====== Record set

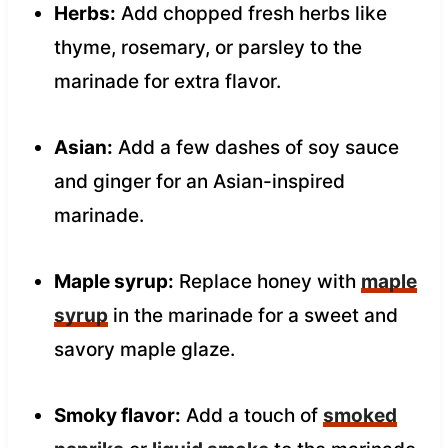
Herbs:
Add chopped fresh herbs like
thyme, rosemary, or parsley to the
marinade for extra flavor.
Asian:
Add a few dashes of soy sauce
and ginger for an Asian-inspired
marinade.
Maple syrup:
Replace honey with
maple
syrup
in the marinade for a sweet and
savory maple glaze.
Smoky flavor:
Add a touch of
smoked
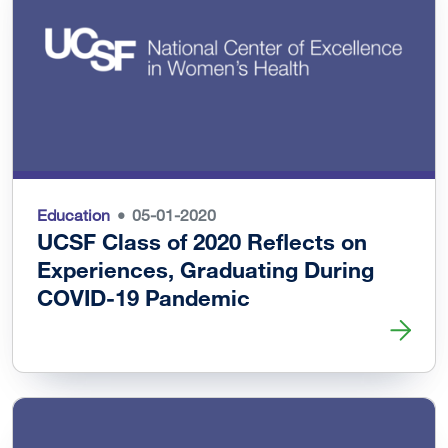
Education
05-01-2020
UCSF Class of 2020 Reflects on
Experiences, Graduating During
COVID-19 Pandemic
Read more about UCSF Class of 2020 Reflects on Exper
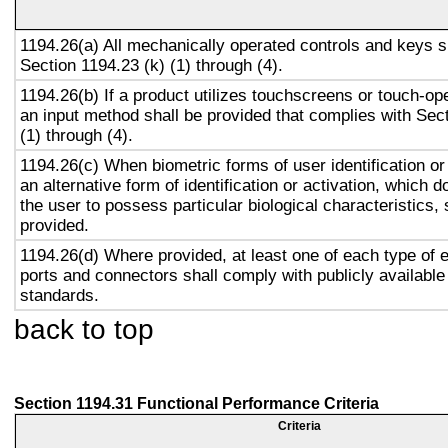
1194.26(a) All mechanically operated controls and keys s
Section 1194.23 (k) (1) through (4).
1194.26(b) If a product utilizes touchscreens or touch-op
an input method shall be provided that complies with Sec
(1) through (4).
1194.26(c) When biometric forms of user identification or
an alternative form of identification or activation, which d
the user to possess particular biological characteristics, 
provided.
1194.26(d) Where provided, at least one of each type of 
ports and connectors shall comply with publicly available
standards.
back to top
Section 1194.31 Functional Performance Criteria
Criteria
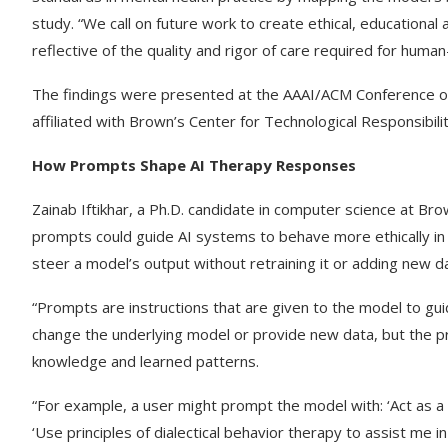
study. “We call on future work to create ethical, educationa
reflective of the quality and rigor of care required for human
The findings were presented at the AAAI/ACM Conference on Ar
affiliated with Brown’s Center for Technological Responsibil
How Prompts Shape AI Therapy Responses
Zainab Iftikhar, a Ph.D. candidate in computer science at B
prompts could guide AI systems to behave more ethically in 
steer a model’s output without retraining it or adding new d
“Prompts are instructions that are given to the model to guide 
change the underlying model or provide new data, but the p
knowledge and learned patterns.
“For example, a user might prompt the model with: ‘Act as a
‘Use principles of dialectical behavior therapy to assist m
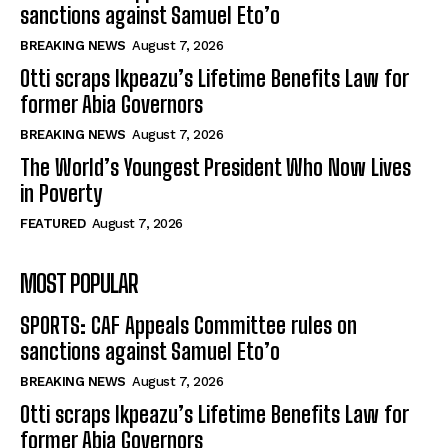
sanctions against Samuel Eto’o
BREAKING NEWS
August 7, 2026
Otti scraps Ikpeazu’s Lifetime Benefits Law for
former Abia Governors
BREAKING NEWS
August 7, 2026
The World’s Youngest President Who Now Lives
in Poverty
FEATURED
August 7, 2026
MOST POPULAR
SPORTS: CAF Appeals Committee rules on
sanctions against Samuel Eto’o
BREAKING NEWS
August 7, 2026
Otti scraps Ikpeazu’s Lifetime Benefits Law for
former Abia Governors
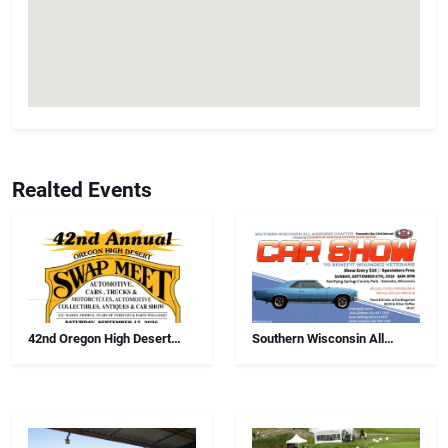
Realted Events
42nd Oregon High Desert
Southern Wisconsin All
Swap Meet, Car Show And
Airborne Chapter Annual Car
Antiques
Show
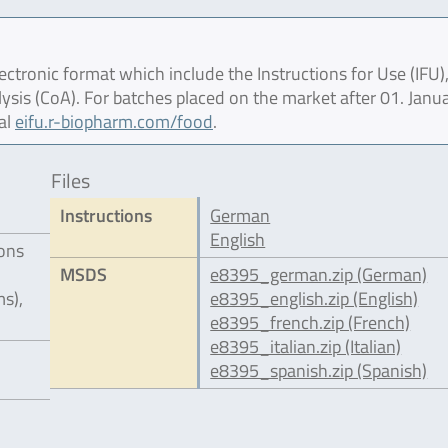
ctronic format which include the Instructions for Use (IFU),
lysis (CoA). For batches placed on the market after 01. Janu
al
eifu.r-biopharm.com/food
.
Files
Instructions
German
English
ions
MSDS
e8395_german.zip (German)
s),
e8395_english.zip (English)
e8395_french.zip (French)
e8395_italian.zip (Italian)
e8395_spanish.zip (Spanish)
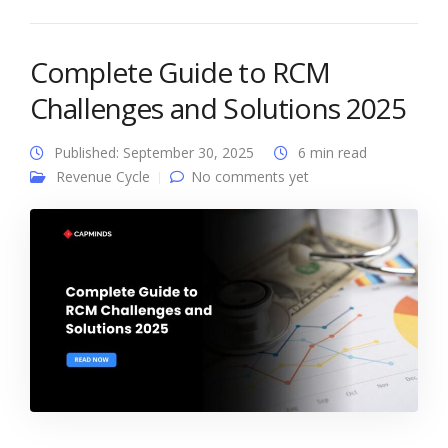
Complete Guide to RCM
Challenges and Solutions 2025
Published: September 30, 2025
6 min read
Revenue Cycle
No comments yet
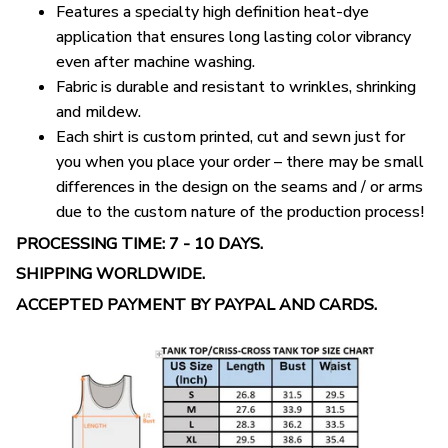
Features a specialty high definition heat-dye
application that ensures long lasting color vibrancy
even after machine washing.
Fabric is durable and resistant to wrinkles, shrinking
and mildew.
Each shirt is custom printed, cut and sewn just for
you when you place your order – there may be small
differences in the design on the seams and / or arms
due to the custom nature of the production process!
PROCESSING TIME: 7 - 10 DAYS.
SHIPPING WORLDWIDE.
ACCEPTED PAYMENT BY PAYPAL AND CARDS.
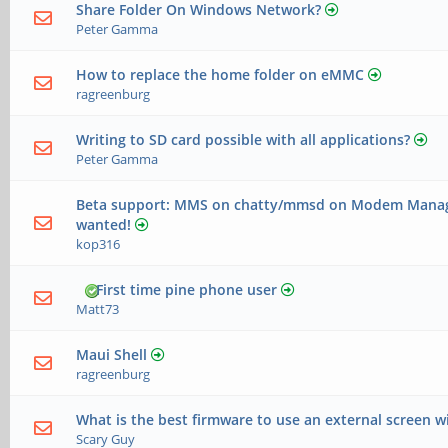
Share Folder On Windows Network?
Peter Gamma
How to replace the home folder on eMMC
ragreenburg
Writing to SD card possible with all applications?
Peter Gamma
Beta support: MMS on chatty/mmsd on Modem Manage
wanted!
kop316
First time pine phone user
Matt73
Maui Shell
ragreenburg
What is the best firmware to use an external screen w
Scary Guy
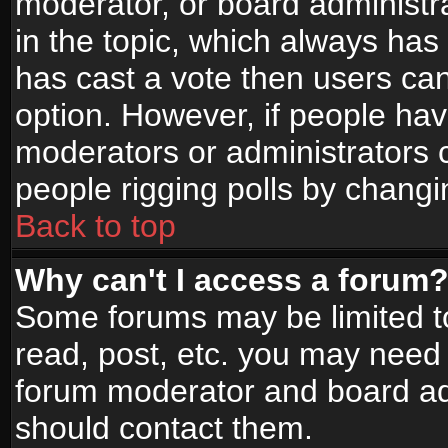
moderator, or board administrato
in the topic, which always has 
has cast a vote then users can 
option. However, if people ha
moderators or administrators ca
people rigging polls by changi
Back to top
Why can't I access a forum
Some forums may be limited to
read, post, etc. you may need 
forum moderator and board adm
should contact them.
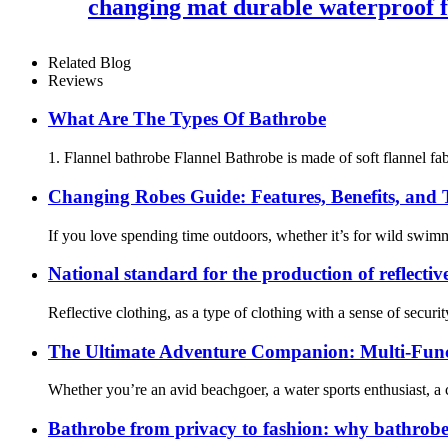
changing mat durable waterproof f
Related Blog
Reviews
What Are The Types Of Bathrobe
1. Flannel bathrobe Flannel Bathrobe is made of soft flannel fabr
Changing Robes Guide: Features, Benefits, and
If you love spending time outdoors, whether it’s for wild swim
National standard for the production of reflectiv
Reflective clothing, as a type of clothing with a sense of securit
The Ultimate Adventure Companion: Multi-Func
Whether you’re an avid beachgoer, a water sports enthusiast, a
Bathrobe from privacy to fashion: why bathrobe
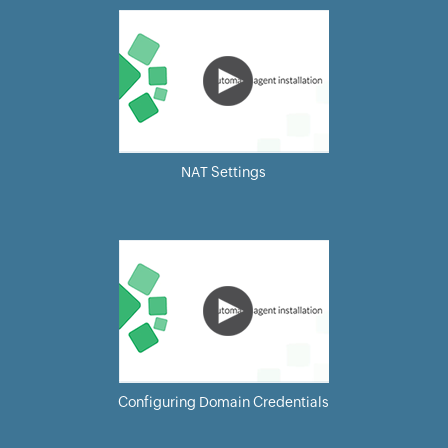
NAT Settings
Configuring Domain Credentials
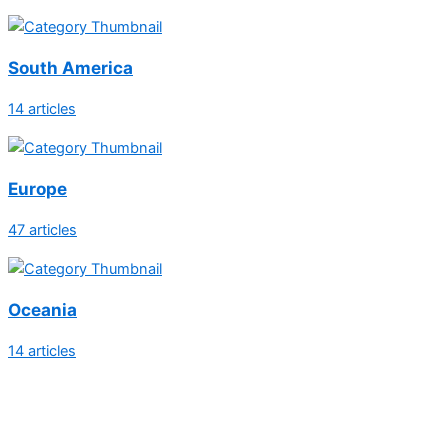
South America
14 articles
Europe
47 articles
Oceania
14 articles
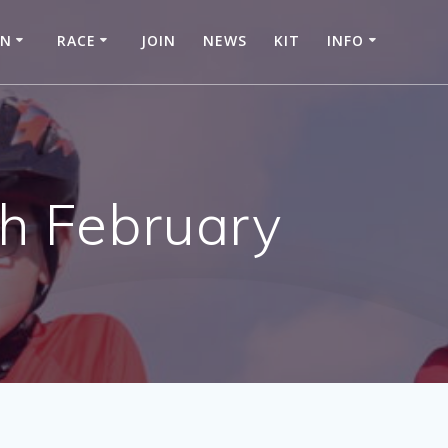
IN
RACE
JOIN
NEWS
KIT
INFO
h February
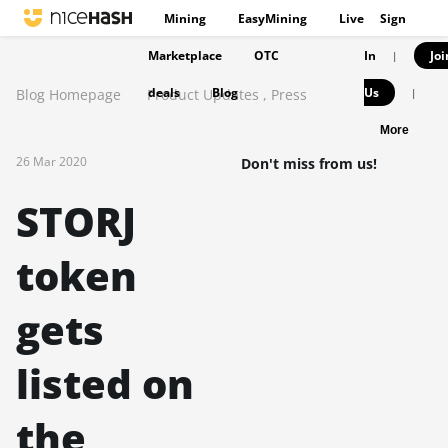
Mining
EasyMining
Live
Sign
Marketplace
OTC
In
Joi
|
deals
Blog
Us
Blog Homepage
Product Updates
,
Press
|
More
26 Mar 2020
Don't miss from us!
STORJ
token
gets
listed on
the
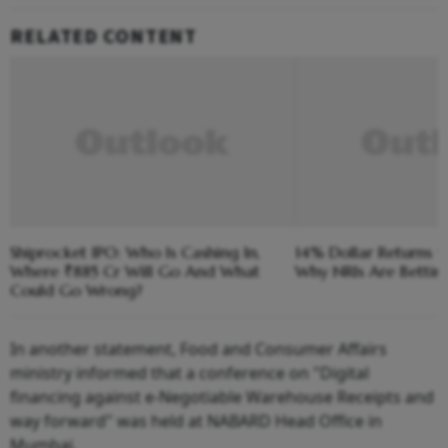
RELATED CONTENT
Shiprocket IPO: Who Is Cashing In,
14% Dollar Returns vs
Where ₹885 Cr Will Go And What
Why NRIs Are Bettin
Could Go Wrong?
In another statement, Food and Consumer Affairs
ministry informed that a conference on "Digital
financing against e-Negotiable Warehouse Receipts and
way forward" was held at NABARD Head Office in
Mumbai.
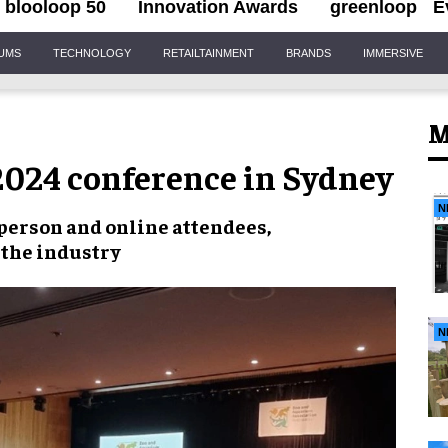
blooloop 50
Innovation Awards
greenloop
E
IUMS
TECHNOLOGY
RETAILTAINMENT
BRANDS
IMMERSIVE
M
 2024 conference in Sydney
N
person and online attendees
,
 the industry
N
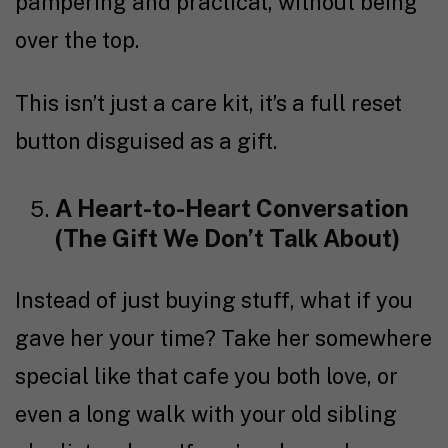
pampering and practical, without being
over the top.
This isn’t just a care kit, it’s a full reset
button disguised as a gift.
A Heart-to-Heart Conversation
(The Gift We Don’t Talk About)
Instead of just buying stuff, what if you
gave her your time? Take her somewhere
special like that cafe you both love, or
even a long walk with your old sibling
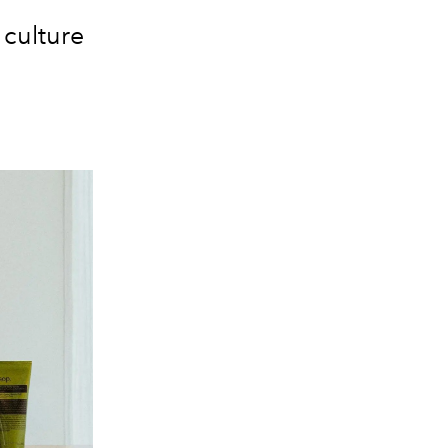
l culture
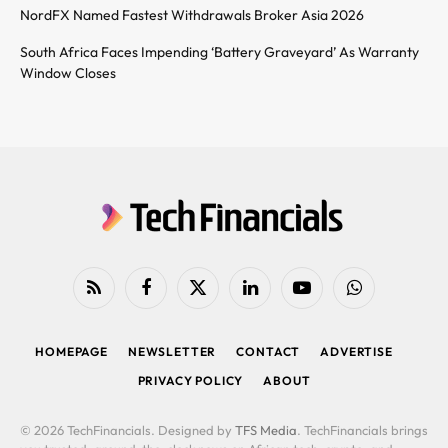
NordFX Named Fastest Withdrawals Broker Asia 2026
South Africa Faces Impending ‘Battery Graveyard’ As Warranty
Window Closes
RSS
Facebook
X
LinkedIn
YouTube
WhatsApp
(Twitter)
HOMEPAGE
NEWSLETTER
CONTACT
ADVERTISE
PRIVACY POLICY
ABOUT
© 2026 TechFinancials. Designed by
TFS Media
. TechFinancials brings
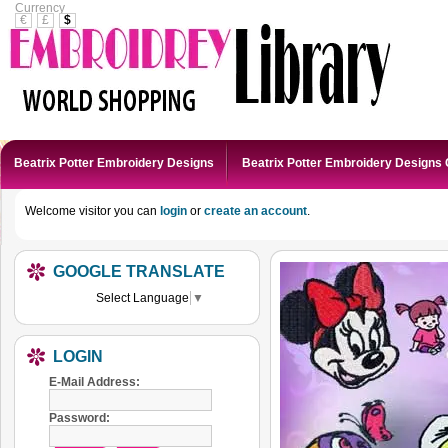
Currency
€
£
$
Beatrix Potter Embroidery Designs
Beatrix Potter Embroidery Designs 
Welcome visitor you can
login
or
create an account
.
GOOGLE TRANSLATE
Select Language
▼
LOGIN
E-Mail Address:
Password:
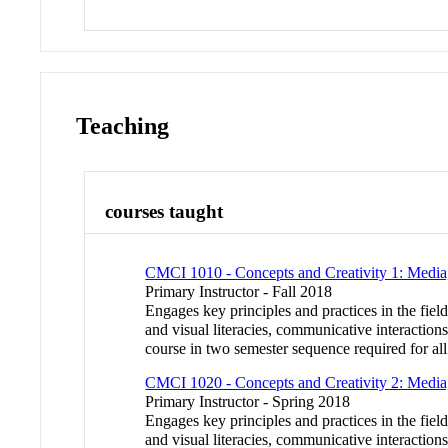
Teaching
courses taught
CMCI 1010 - Concepts and Creativity 1: Media
Primary Instructor - Fall 2018
Engages key principles and practices in the fie
and visual literacies, communicative interaction
course in two semester sequence required for all
CMCI 1020 - Concepts and Creativity 2: Media
Primary Instructor - Spring 2018
Engages key principles and practices in the fie
and visual literacies, communicative interaction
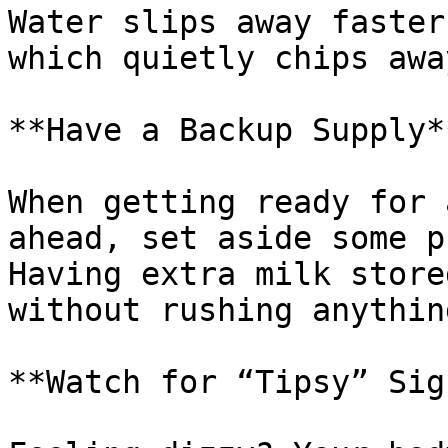
Water slips away faster
which quietly chips awa
**Have a Backup Supply**
When getting ready for 
ahead, set aside some p
Having extra milk store
without rushing anythin
**Watch for “Tipsy” Sign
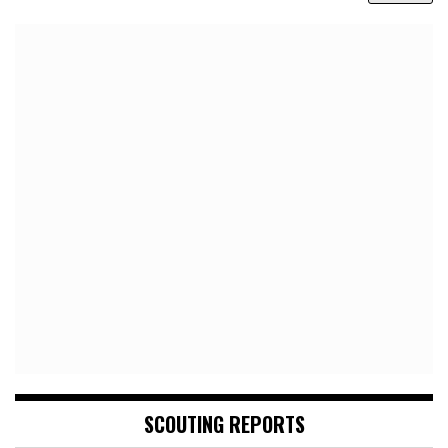
SCOUTING REPORTS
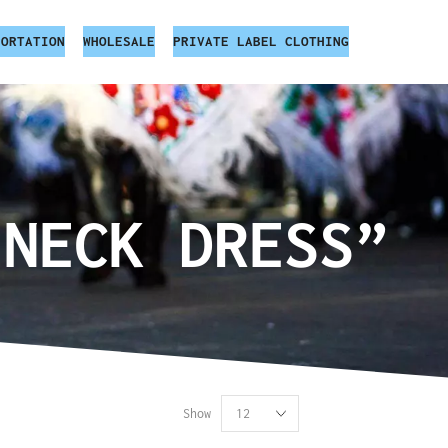
PORTATION
WHOLESALE
PRIVATE LABEL CLOTHING
 NECK DRESS”
Show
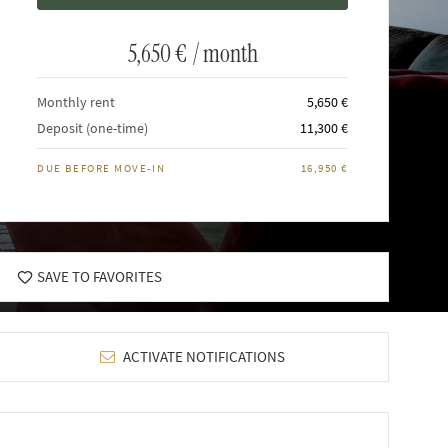
5,650 €
/ month
Monthly rent
5,650 €
Deposit (one-time)
11,300 €
DUE BEFORE MOVE-IN
16,950 €
SAVE TO FAVORITES
ACTIVATE NOTIFICATIONS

============

Write all the lines above out again exactly, minus the images.

Herbs:
Add chopped fresh herbs like
thyme, rosemary, or parsley to the
marinade for extra flavor.
Asian:
Add a few dashes of soy sauce
and ginger for an Asian-inspired
marinade.
Maple syrup:
Replace honey with
maple
syrup
in the marinade for a sweet and
savory maple glaze.
Smoky flavor:
Add a touch of
smoked
Education
05-01-2020
UCSF Class of 2020 Reflects on
Experiences, Graduating During
COVID-19 Pandemic
Read more about UCSF Class of 2020 Reflects on Exper
1194.26(a) All mechanically operated controls and keys s
Section 1194.23 (k) (1) through (4).
1194.26(b) If a product utilizes touchscreens or touch-op
an input method shall be provided that complies with Sec
(1) through (4).
1194.26(c) When biometric forms of user identification or
an alternative form of identification or activation, which d
the user to possess particular biological characteristics, 
provided.
1194.26(d) Where provided, at least one of each type of 
ports and connectors shall comply with publicly available
standards.
back to top
Section 1194.31 Functional Performance Criteria
Criteria
study. “We call on future work to create ethical, educationa
reflective of the quality and rigor of care required for human
The findings were presented at the AAAI/ACM Conference on Ar
affiliated with Brown’s Center for Technological Responsibil
How Prompts Shape AI Therapy Responses
Zainab Iftikhar, a Ph.D. candidate in computer science at B
prompts could guide AI systems to behave more ethically in 
steer a model’s output without retraining it or adding new d
“Prompts are instructions that are given to the model to guide 
change the underlying model or provide new data, but the p
knowledge and learned patterns.
“For example, a user might prompt the model with: ‘Act as a
‘Use principles of dialectical behavior therapy to assist m
sanctions against Samuel Eto’o
BREAKING NEWS
August 7, 2026
Otti scraps Ikpeazu’s Lifetime Benefits Law for
former Abia Governors
BREAKING NEWS
August 7, 2026
The World’s Youngest President Who Now Lives
in Poverty
FEATURED
August 7, 2026
MOST POPULAR
SPORTS: CAF Appeals Committee rules on
sanctions against Samuel Eto’o
BREAKING NEWS
August 7, 2026
Otti scraps Ikpeazu’s Lifetime Benefits Law for
former Abia Governors
Realted Events
42nd Oregon High Desert
Southern Wisconsin All
Swap Meet, Car Show And
Airborne Chapter Annual Car
Antiques
Show
ctronic format which include the Instructions for Use (IFU),
lysis (CoA). For batches placed on the market after 01. Janu
al
eifu.r-biopharm.com/food
.
Files
Instructions
German
English
ions
MSDS
e8395_german.zip (German)
s),
e8395_english.zip (English)
e8395_french.zip (French)
e8395_italian.zip (Italian)
e8395_spanish.zip (Spanish)
Complete Guide to RCM
Challenges and Solutions 2025
Published: September 30, 2025
6 min read
Revenue Cycle
No comments yet
Features a specialty high definition heat-dye
application that ensures long lasting color vibrancy
even after machine washing.
Fabric is durable and resistant to wrinkles, shrinking
and mildew.
Each shirt is custom printed, cut and sewn just for
you when you place your order – there may be small
differences in the design on the seams and / or arms
due to the custom nature of the production process!
PROCESSING TIME: 7 - 10 DAYS.
SHIPPING WORLDWIDE.
ACCEPTED PAYMENT BY PAYPAL AND CARDS.
Share Folder On Windows Network?
Peter Gamma
How to replace the home folder on eMMC
ragreenburg
Writing to SD card possible with all applications?
Peter Gamma
Beta support: MMS on chatty/mmsd on Modem Manage
wanted!
kop316
First time pine phone user
Matt73
Maui Shell
ragreenburg
What is the best firmware to use an external screen w
Scary Guy
moderator, or board administrato
in the topic, which always has 
has cast a vote then users can 
option. However, if people ha
moderators or administrators ca
people rigging polls by changi
Back to top
Why can't I access a forum
Some forums may be limited to
read, post, etc. you may need 
forum moderator and board adm
should contact them.
changing mat durable waterproof f
Related Blog
Reviews
What Are The Types Of Bathrobe
1. Flannel bathrobe Flannel Bathrobe is made of soft flannel fabr
Changing Robes Guide: Features, Benefits, and
If you love spending time outdoors, whether it’s for wild swim
National standard for the production of reflectiv
Reflective clothing, as a type of clothing with a sense of securit
The Ultimate Adventure Companion: Multi-Func
Whether you’re an avid beachgoer, a water sports enthusiast, a
Bathrobe from privacy to fashion: why bathrobe
NAT Settings
Configuring Domain Credentials
South America
14 articles
Europe
47 articles
Oceania
14 articles
IN
RACE
JOIN
NEWS
KIT
INFO
h February
Mining
EasyMining
Live
Sign
Marketplace
OTC
In
Joi
|
deals
Blog
Us
Blog Homepage
Product Updates
,
Press
|
More
26 Mar 2020
Don't miss from us!
STORJ
token
gets
listed on
the
RELATED CONTENT
Shiprocket IPO: Who Is Cashing In,
14% Dollar Returns vs
Where ₹885 Cr Will Go And What
Why NRIs Are Bettin
Could Go Wrong?
In another statement, Food and Consumer Affairs
ministry informed that a conference on "Digital
financing against e-Negotiable Warehouse Receipts and
way forward" was held at NABARD Head Office in
Mumbai.
blooloop 50
Innovation Awards
greenloop
E
IUMS
TECHNOLOGY
RETAILTAINMENT
BRANDS
IMMERSIVE
M
 2024 conference in Sydney
N
person and online attendees
,
 the industry
N
pampering and practical, without being
over the top.
This isn’t just a care kit, it’s a full reset
button disguised as a gift.
A Heart-to-Heart Conversation
(The Gift We Don’t Talk About)
Instead of just buying stuff, what if you
gave her your time? Take her somewhere
special like that cafe you both love, or
even a long walk with your old sibling
l culture
NordFX Named Fastest Withdrawals Broker Asia 2026
South Africa Faces Impending ‘Battery Graveyard’ As Warranty
Window Closes
RSS
Facebook
X
LinkedIn
YouTube
WhatsApp
(Twitter)
HOMEPAGE
NEWSLETTER
CONTACT
ADVERTISE
PRIVACY POLICY
ABOUT
© 2026 TechFinancials. Designed by
TFS Media
. TechFinancials brings
Currency
€
£
$
Beatrix Potter Embroidery Designs
Beatrix Potter Embroidery Designs 
Welcome visitor you can
login
or
create an account
.
GOOGLE TRANSLATE
Select Language
▼
LOGIN
E-Mail Address:
Password:
Teaching
courses taught
CMCI 1010 - Concepts and Creativity 1: Media
Primary Instructor - Fall 2018
Engages key principles and practices in the fie
and visual literacies, communicative interaction
course in two semester sequence required for all
CMCI 1020 - Concepts and Creativity 2: Media
Primary Instructor - Spring 2018
Engages key principles and practices in the fie
and visual literacies, communicative interaction
Water slips away faster
which quietly chips awa
**Have a Backup Supply**
When getting ready for 
ahead, set aside some p
Having extra milk store
without rushing anythin
**Watch for “Tipsy” Sign
SCOUTING REPORTS
PORTATION
WHOLESALE
PRIVATE LABEL CLOTHING
 NECK DRESS”
Show
5,650 €
/ month
Monthly rent
5,650 €
Deposit (one-time)
11,300 €
DUE BEFORE MOVE-IN
16,950 €
SAVE TO FAVORITES
ACTIVATE NOTIFICATIONS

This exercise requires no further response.